A parliamentary inquiry has urged the ACT government to look more closely at the idea of recycling future grave sites, as space dwindles at the Woden cemetery.
A Legislative Assembly committee handed down its report into ACT's cemeteries on Thursday, recommending the government move on developing a new cemetery in Canberra's south as an "urgent priority" and build a second public crematorium as a "high priority".
The committee, led by Labor backbencher Suzanne Orr, also called for a review of the laws governing cemeteries to determine how feasible it was to replace the ACT's current perpetual burials with a renewable tenure scheme.
Under such a scheme, future grave sites would be sold for a set period.
As it stands, burial plots bought in the ACT are the property of the family of the person buried there forever.
But with fewer people opting to be buried, filling cemeteries to maintain and diminishing burial space on the southside, the committee asked the government to reexamine perpetual burials.
The review should model the cost of tenure options and examine what kind of time periods for renewal should be offered, the committee said.
The committee emphasised any changes to tenure should only happen at future burial sites, and not affect anyone who is already buried.
The committee acknowledged there was "potential for confusion and ambiguity" when limiting burial plot tenures.

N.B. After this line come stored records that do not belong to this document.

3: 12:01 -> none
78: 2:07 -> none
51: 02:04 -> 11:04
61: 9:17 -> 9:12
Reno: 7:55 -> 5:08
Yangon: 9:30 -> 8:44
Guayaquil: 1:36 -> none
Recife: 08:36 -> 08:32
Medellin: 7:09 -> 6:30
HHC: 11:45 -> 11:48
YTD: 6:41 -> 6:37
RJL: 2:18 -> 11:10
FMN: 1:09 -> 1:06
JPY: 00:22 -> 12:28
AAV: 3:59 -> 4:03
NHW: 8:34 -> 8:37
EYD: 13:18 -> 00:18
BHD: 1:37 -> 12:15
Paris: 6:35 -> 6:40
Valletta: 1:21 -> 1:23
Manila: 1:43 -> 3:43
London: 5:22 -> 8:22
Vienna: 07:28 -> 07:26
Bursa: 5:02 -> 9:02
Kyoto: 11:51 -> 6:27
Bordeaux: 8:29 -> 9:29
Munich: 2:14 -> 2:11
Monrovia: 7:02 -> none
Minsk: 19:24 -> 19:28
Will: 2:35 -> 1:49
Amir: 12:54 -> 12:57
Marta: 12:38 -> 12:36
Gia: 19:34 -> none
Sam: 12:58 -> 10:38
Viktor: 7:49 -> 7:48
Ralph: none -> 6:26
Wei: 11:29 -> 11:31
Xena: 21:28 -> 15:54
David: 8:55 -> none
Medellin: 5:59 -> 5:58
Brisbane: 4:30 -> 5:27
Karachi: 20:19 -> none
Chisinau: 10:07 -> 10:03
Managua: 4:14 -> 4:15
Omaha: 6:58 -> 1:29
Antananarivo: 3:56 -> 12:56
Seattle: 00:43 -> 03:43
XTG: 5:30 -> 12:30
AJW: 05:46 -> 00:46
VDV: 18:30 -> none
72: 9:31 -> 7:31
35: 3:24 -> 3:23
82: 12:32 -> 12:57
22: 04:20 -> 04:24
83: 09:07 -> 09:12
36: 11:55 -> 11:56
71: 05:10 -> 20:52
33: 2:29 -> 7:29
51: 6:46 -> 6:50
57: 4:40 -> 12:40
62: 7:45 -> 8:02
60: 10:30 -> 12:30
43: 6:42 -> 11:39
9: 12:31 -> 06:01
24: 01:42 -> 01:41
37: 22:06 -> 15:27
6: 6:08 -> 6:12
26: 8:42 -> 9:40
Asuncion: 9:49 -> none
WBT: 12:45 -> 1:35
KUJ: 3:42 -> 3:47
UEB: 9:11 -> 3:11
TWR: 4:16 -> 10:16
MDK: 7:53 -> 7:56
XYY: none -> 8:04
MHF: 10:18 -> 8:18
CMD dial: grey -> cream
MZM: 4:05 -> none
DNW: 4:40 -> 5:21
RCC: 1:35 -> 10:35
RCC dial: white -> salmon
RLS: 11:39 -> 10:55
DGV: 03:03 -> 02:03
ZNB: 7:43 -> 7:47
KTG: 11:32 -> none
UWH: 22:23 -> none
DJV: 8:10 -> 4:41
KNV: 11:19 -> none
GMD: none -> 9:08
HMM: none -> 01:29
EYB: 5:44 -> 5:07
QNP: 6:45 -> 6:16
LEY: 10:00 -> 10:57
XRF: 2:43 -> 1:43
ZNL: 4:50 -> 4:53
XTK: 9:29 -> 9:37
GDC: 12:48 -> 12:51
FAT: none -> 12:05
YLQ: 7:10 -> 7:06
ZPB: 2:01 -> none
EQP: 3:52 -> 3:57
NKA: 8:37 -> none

Any changes to tenures would have to address community concerns, including that the remains of their loved ones be left undisturbed, they said.
Their report said "for perpetuity" should be included as an option in the review.
Funeral director Peter Dinn of Tuscan Dunn wrote to the committee to say most ACT families expected their plots would be theirs forever.
"Information on tenure needs to be clearly spelled out to families and funeral directors to avoid confusion and discrepancies at a later date," Mr Dinn said.
Overall, people were moving away from traditional burials, with three out of every four Canberrans opting to be cremated.
However the ACT Cemeteries Authority - which looks after the Hall, Gungahlin and Woden cemeteries - has an unfunded liability of $18.1 million.
This stems from legacy allotments which were bought before 1993.
A trust was created in 2003 to fund the future maintenance of Canberra cemeteries but in 2005 the ACT Public Cemeteries Board came to government flagging a deficit, because it did not absorb the cost of upkeep for existing burial sites.
The board predicted this would blow out to $18.3 million in future.
The committee recommended a second crematorium be built in Canberra to respond to the shift in interment preferences.
In 2005, the Cemeteries Board put a similar proposal to government to help pay for cemetery maintenance going forward but Treasury opposed it.
The committee found NSW had one crematorium per 155,000 people
In the ACT, there is only one crematorium for a population of more than 400,000.
"Evidence received by the committee makes it apparent that with a growing trend to cremation services and with Norwood having an effective monopoly in the ACT on those services, that demand - particularly for cemetery burial interment - will continue to change with implications for the Authority and the development in the future of ACT cemeteries as they have developed to the present," their report said.
Norwood Crematorium had expressed a hope to run a future crematorium on behalf of the government but the committee said any future cemetery or crematorium be managed by the ACT Cemeteries Authority.